> [WHAT THE EXERCISE ASKS]:
When you return the material, keep every line exactly as it is and omit the pictures.

------

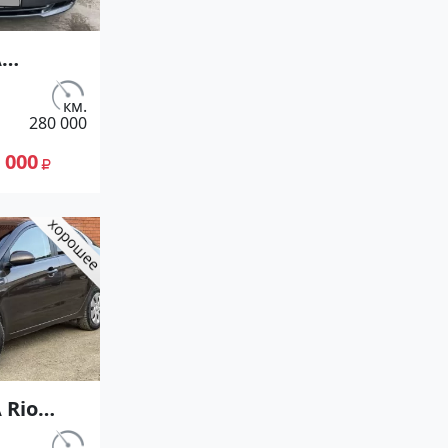
A
8000
(144
км.
280 000
ин
в
 000
естибли
ет
ан 2002
не
лей,
ие
 сайте
к23
 Rio
КПП (107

------

> [SOLUTION BELOW]:
A
8000
(144
км.
280 000
ин
в
 000
естибли
ет
ан 2002
не
лей,
ие
 сайте
к23
 Rio
КПП (107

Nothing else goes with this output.